En la operación también ha sido detenida su pareja sentimental real, una mujer de 44 años, que presuntamente actuaba como cómplice necesaria en el fraude. Ambos fueron arrestados tras una investigación iniciada a raíz de la denuncia de una de las víctimas, que acudió a comisaría al descubrir que el dinero entregado a quien consideraba su novio no era un préstamo, sino parte de una estafa.
Las pesquisas policiales indican que el detenido seleccionaba cuidadosamente a sus víctimas, buscando perfiles vulnerables, especialmente mujeres que atravesaban problemas de salud o situaciones emocionales delicadas. Esta circunstancia facilitaba la manipulación psicológica y hacía que los engaños calaran con mayor profundidad.
El hombre contactaba con las mujeres a través de redes sociales, donde iniciaba relaciones personales que dotaba de aparente profundidad emocional. Mostraba comprensión y empatía, creando un vínculo de confianza que posteriormente utilizaba para solicitar ingresos económicos mediante bizum o transferencias bancarias.
Un patrón de engaño basado en la manipulación emocional
Según destaca la Policía, el detenido desarrollaba una estrategia constante de culpabilización emocional. Alegaba haber sufrido ruinas económicas por inversiones fallidas, presumía de ser experto en compra y venta de activos y mostraba pantallazos falsos de supuestas ganancias para convencer a las víctimas de que necesitaba dinero para volver a invertir.
Entre los engaños detectados figura incluso la afirmación de que había sido secuestrado, solicitando dinero urgente para su liberación. En otras ocasiones aseguraba haber ingresado en prisión o estar en un módulo de aislamiento, llegando a decir que su vida corría peligro si no recibía ayuda económica inmediata.
En paralelo, también alegaba problemas con la hipoteca de su vivienda o amenazas de muerte para justificar nuevas peticiones de dinero, siempre reforzadas por el vínculo sentimental previamente creado.
La pareja se hacía pasar por familiar para reforzar las coartadas
La verdadera pareja del estafador desempeñaba un papel clave en el fraude. Según la investigación, se hacía pasar por hermana o prima del detenido, respaldando sus mentiras y reforzando las coartadas. Llegaba incluso a escribir a las víctimas llamándolas “cuñadas” para dar mayor credibilidad a las historias.
Los agentes han constatado que la mayor parte del dinero obtenido se destinaba a la compra de sustancias estupefacientes, a operaciones de comercio de alto riesgo y a la adquisición de bienes materiales, como un vehículo.

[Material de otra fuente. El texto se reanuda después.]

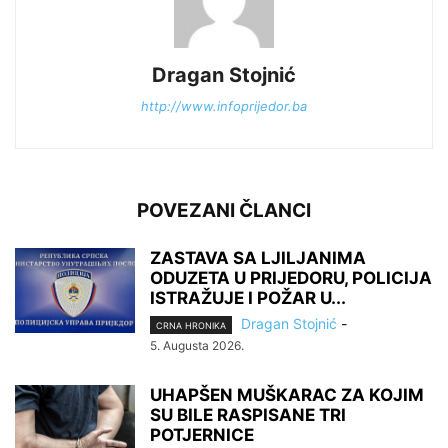
Dragan Stojnić
http://www.infoprijedor.ba
POVEZANI ČLANCI
ZASTAVA SA LJILJANIMA
ODUZETA U PRIJEDORU, POLICIJA
ISTRAŽUJE I POŽAR U...
Dragan Stojnić
-
CRNA HRONIKA
5. Augusta 2026.
UHAPŠEN MUŠKARAC ZA KOJIM
SU BILE RASPISANE TRI
POTJERNICE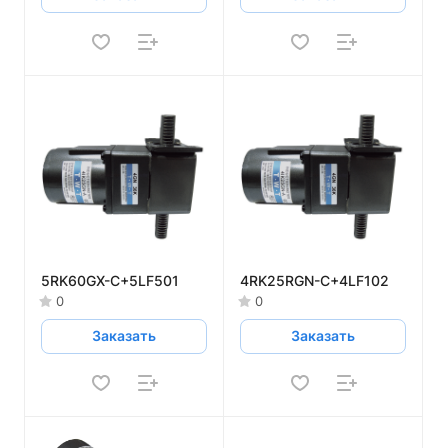
5RK60GX-C+5LF501
4RK25RGN-C+4LF102
0
0
Заказать
Заказать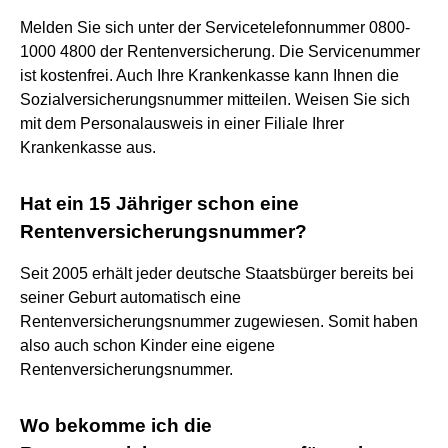
Melden Sie sich unter der Servicetelefonnummer 0800-
1000 4800 der Rentenversicherung. Die Servicenummer
ist kostenfrei. Auch Ihre Krankenkasse kann Ihnen die
Sozialversicherungsnummer mitteilen. Weisen Sie sich
mit dem Personalausweis in einer Filiale Ihrer
Krankenkasse aus.
Hat ein 15 Jähriger schon eine
Rentenversicherungsnummer?
Seit 2005 erhält jeder deutsche Staatsbürger bereits bei
seiner Geburt automatisch eine
Rentenversicherungsnummer zugewiesen. Somit haben
also auch schon Kinder eine eigene
Rentenversicherungsnummer.
Wo bekomme ich die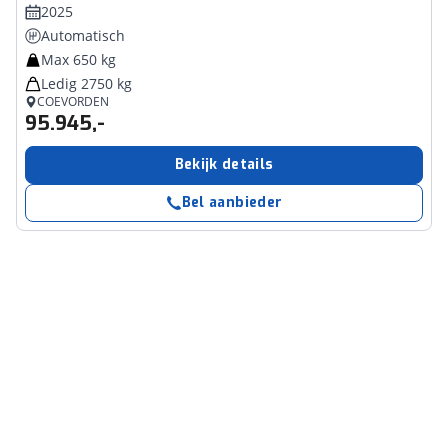
2025
Automatisch
Max 650 kg
Ledig 2750 kg
COEVORDEN
95.945,-
Bekijk details
Bel aanbieder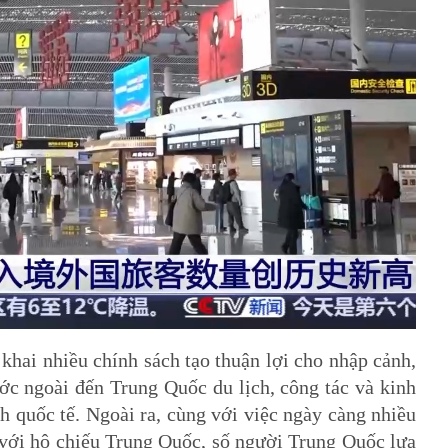
khai nhiều chính sách tạo thuận lợi cho nhập cảnh,
ớc ngoài đến Trung Quốc du lịch, công tác và kinh
h quốc tế. Ngoài ra, cùng với việc ngày càng nhiều
 với hộ chiếu Trung Quốc, số người Trung Quốc lựa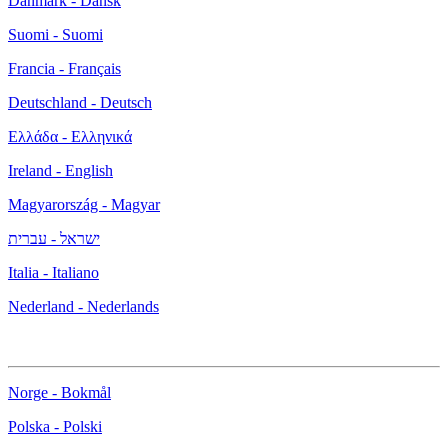
Danmark - Dansk
Suomi - Suomi
Francia - Français
Deutschland - Deutsch
Ελλάδα - Ελληνικά
Ireland - English
Magyarország - Magyar
ישראל - עברית
Italia - Italiano
Nederland - Nederlands
Norge - Bokmål
Polska - Polski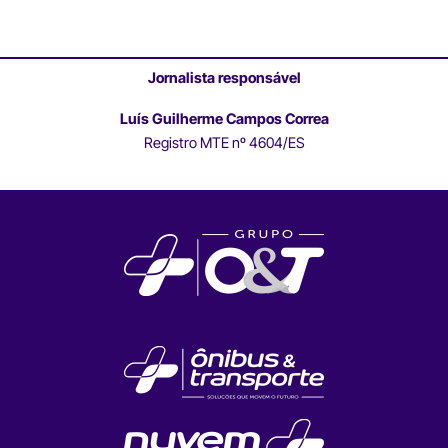
Jornalista responsável
Luís Guilherme Campos Correa
Registro MTE nº 4604/ES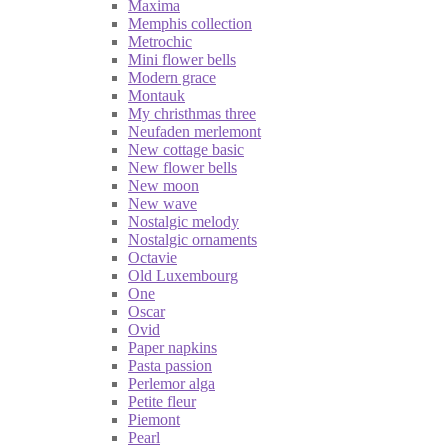
Maxima
Memphis collection
Metrochic
Mini flower bells
Modern grace
Montauk
My christhmas three
Neufaden merlemont
New cottage basic
New flower bells
New moon
New wave
Nostalgic melody
Nostalgic ornaments
Octavie
Old Luxembourg
One
Oscar
Ovid
Paper napkins
Pasta passion
Perlemor alga
Petite fleur
Piemont
Pearl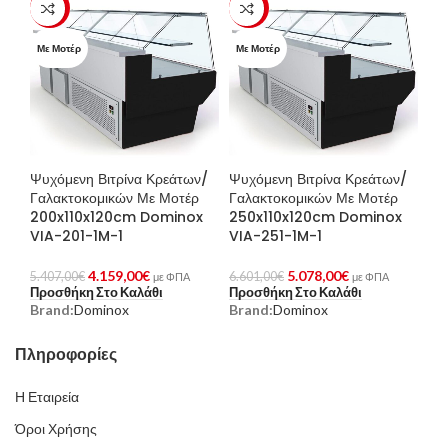
-23%
-23%
Με Μοτέρ
Με Μοτέρ
Ψυχόμενη Βιτρίνα Κρεάτων/
Ψυχόμενη Βιτρίνα Κρεάτων/
Γαλακτοκομικών Με Μοτέρ
Γαλακτοκομικών Με Μοτέρ
200x110x120cm Dominox
250x110x120cm Dominox
VIA-201-1M-1
VIA-251-1M-1
4.159,00
€
5.078,00
€
5.407,00
€
6.601,00
€
με ΦΠΑ
με ΦΠΑ
Προσθήκη Στο Καλάθι
Προσθήκη Στο Καλάθι
Brand:
Dominox
Brand:
Dominox
Πληροφορίες
Η Εταιρεία
Όροι Χρήσης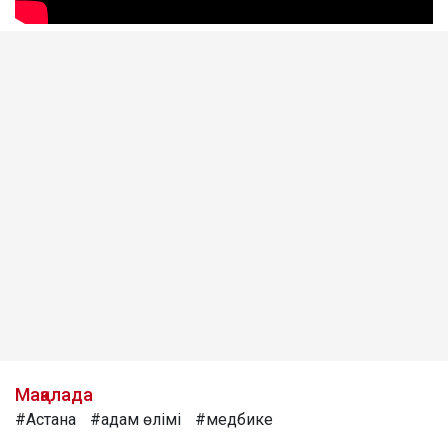
Мақалада
#Астана
#адам өлімі
#медбике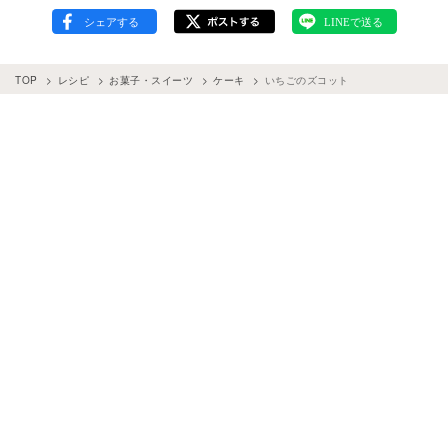
TOP
レシピ
お菓子・スイーツ
ケーキ
いちごのズコット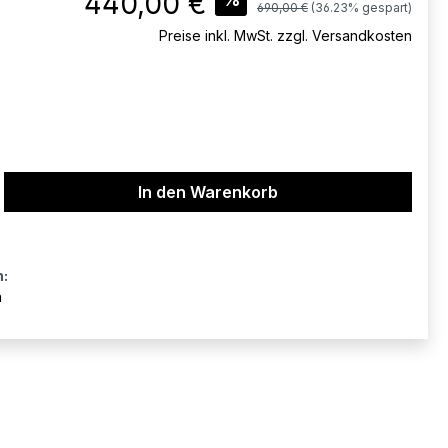
440,00 €
Regulärer Preis:
690,00 €
(36.23% gespart)
Preise inkl. MwSt. zzgl. Versandkosten
ib den gewünschten Wert ein oder benu
In den Warenkorb
n:
n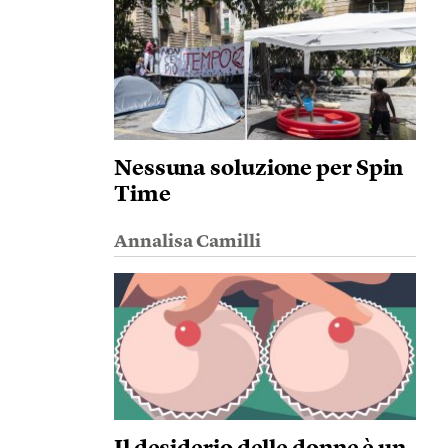
Nessuna soluzione per Spin
Time
Annalisa Camilli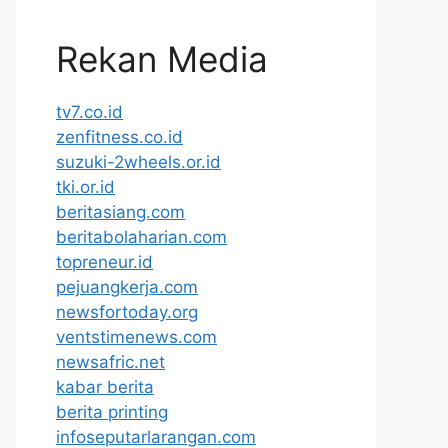
Rekan Media
tv7.co.id
zenfitness.co.id
suzuki-2wheels.or.id
tki.or.id
beritasiang.com
beritabolaharian.com
topreneur.id
pejuangkerja.com
newsfortoday.org
ventstimenews.com
newsafric.net
kabar berita
berita printing
infoseputarlarangan.com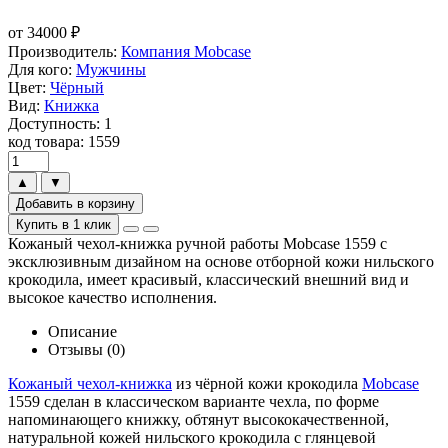
от
34000
₽
Производитель:
Компания Mobcase
Для кого:
Мужчины
Цвет:
Чёрный
Вид:
Книжка
Доступность: 1
код товара: 1559
▲
▼
Добавить в корзину
Купить в 1 клик
Кожаный чехол-книжка ручной работы Mobcase 1559 с
эксклюзивным дизайном на основе отборной кожи нильского
крокодила, имеет красивый, классический внешний вид и
высокое качество исполнения.
Описание
Отзывы (0)
Кожаный чехол-книжка
из чёрной кожи крокодила
Mobcase
1559 сделан в классическом варианте чехла, по форме
напоминающего книжку, обтянут высококачественной,
натуральной кожей нильского крокодила с глянцевой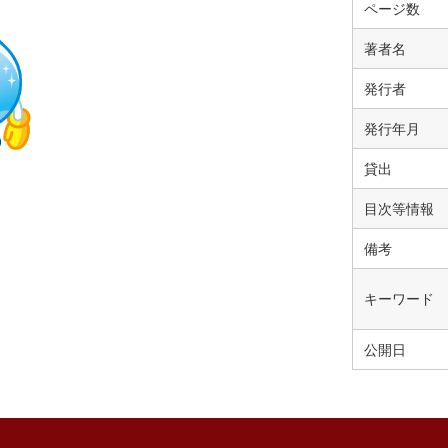
ページ数
著者名
発行者
発行年月
貸出
目次等情報
備考
キーワード
公開日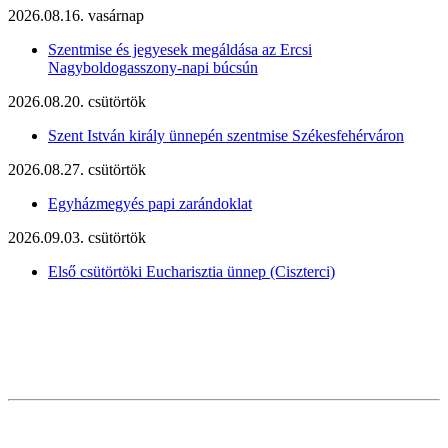
2026.08.16. vasárnap
Szentmise és jegyesek megáldása az Ercsi
Nagyboldogasszony-napi búcsún
2026.08.20. csütörtök
Szent István király ünnepén szentmise Székesfehérváron
2026.08.27. csütörtök
Egyházmegyés papi zarándoklat
2026.09.03. csütörtök
Első csütörtöki Eucharisztia ünnep (Ciszterci)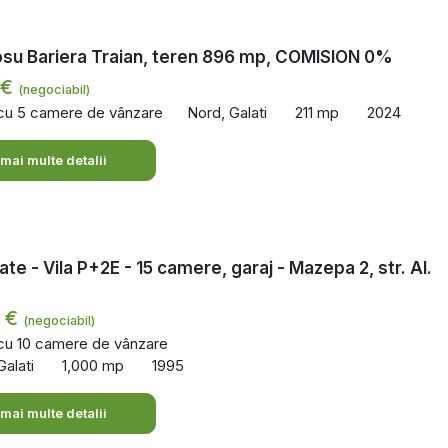
osu Bariera Traian, teren 896 mp, COMISION 0%
 €
(negociabil)
 cu 5 camere de vânzare
Nord, Galati
211 mp
2024
 mai multe detalii
ate - Vila P+2E - 15 camere, garaj - Mazepa 2, str. Al.
0 €
(negociabil)
 cu 10 camere de vânzare
alati
1,000 mp
1995
 mai multe detalii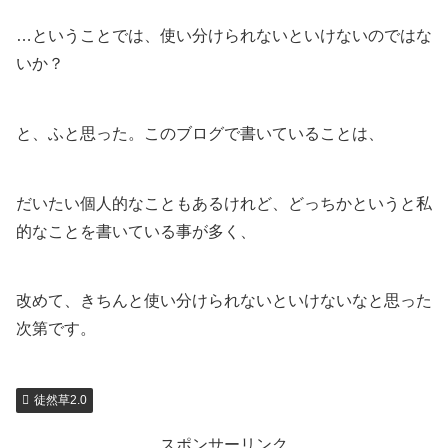
…ということでは、使い分けられないといけないのではな
いか？
と、ふと思った。このブログで書いていることは、
だいたい個人的なこともあるけれど、どっちかというと私
的なことを書いている事が多く、
改めて、きちんと使い分けられないといけないなと思った
次第です。
徒然草2.0
スポンサーリンク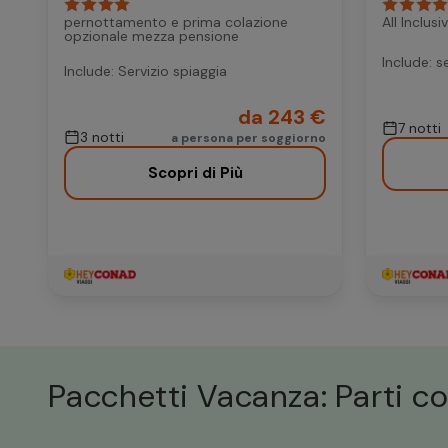
pernottamento e prima colazione
All Inclus
opzionale mezza pensione
Include: s
Include: Servizio spiaggia
da 243 €
7 notti
3 notti
a persona per soggiorno
Scopri di Più
Pacchetti Vacanza: Parti co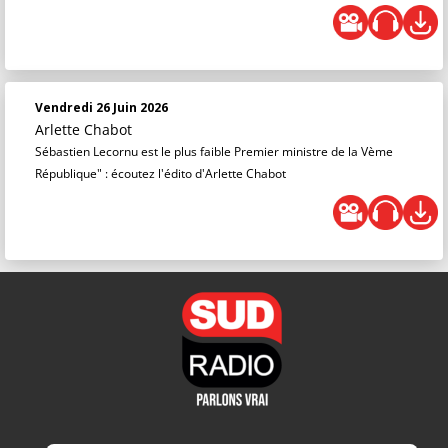
Vendredi 26 Juin 2026
Arlette Chabot
Sébastien Lecornu est le plus faible Premier ministre de la Vème
République" : écoutez l'édito d'Arlette Chabot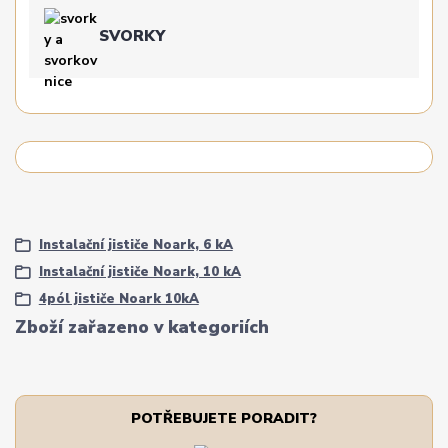
SVORKY
Instalační jističe Noark, 6 kA
Instalační jističe Noark, 10 kA
4pól jističe Noark 10kA
Zboží zařazeno v kategoriích
POTŘEBUJETE PORADIT?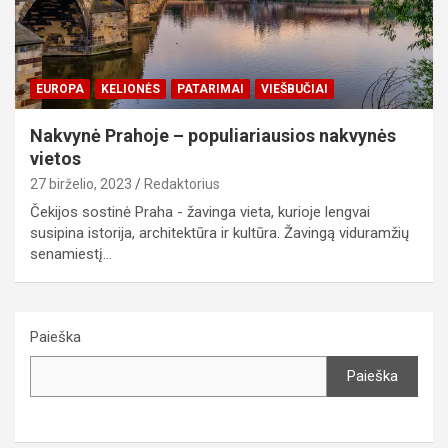
EUROPA
KELIONĖS
PATARIMAI
VIEŠBUČIAI
Nakvynė Prahoje – populiariausios nakvynės
vietos
27 birželio, 2023
Redaktorius
Čekijos sostinė Praha - žavinga vieta, kurioje lengvai
susipina istorija, architektūra ir kultūra. Žavingą viduramžių
senamiestį…
Paieška
Paieška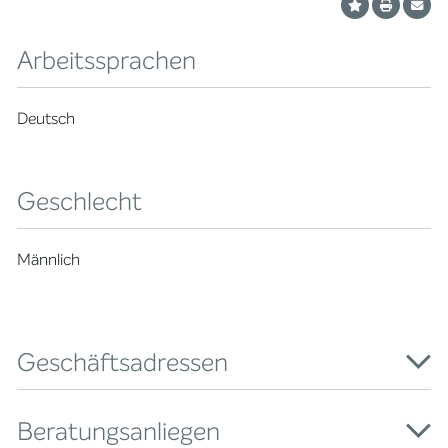
Arbeitssprachen
Deutsch
Geschlecht
Männlich
Geschäftsadressen
Beratungsanliegen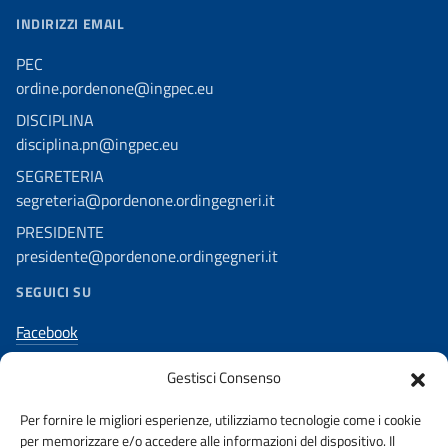
INDIRIZZI EMAIL
PEC
ordine.pordenone@ingpec.eu
DISCIPLINA
disciplina.pn@ingpec.eu
SEGRETERIA
segreteria@pordenone.ordingegneri.it
PRESIDENTE
presidente@pordenone.ordingegneri.it
SEGUICI SU
Facebook
Twitter
Gestisci Consenso
Youtube
Per fornire le migliori esperienze, utilizziamo tecnologie come i cookie
Instagram
per memorizzare e/o accedere alle informazioni del dispositivo. Il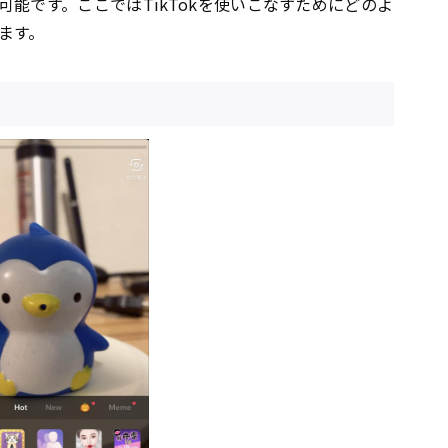
可能です。ここではTikTokを使いこなすためにどのよ
ます。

A partir de la primera denuncia, la Policía localizó a otra perjudicada en Mislata, que había mantenido durante dos años una relación sentimental exclusivamente online con el investigado. Esta mujer, que atravesaba una grave enfermedad, llegó a entregarle 70.000 euros sin haberlo conocido en persona.
Tras reunir toda la información, los agentes procedieron a las detenciones. El hombre está siendo investigado por estafa continuada, blanqueo de capitales y violencia de género, mientras que su pareja deberá responder por estafa continuada. La investigación sigue abierta y la Policía no descarta la aparición de nuevas víctimas.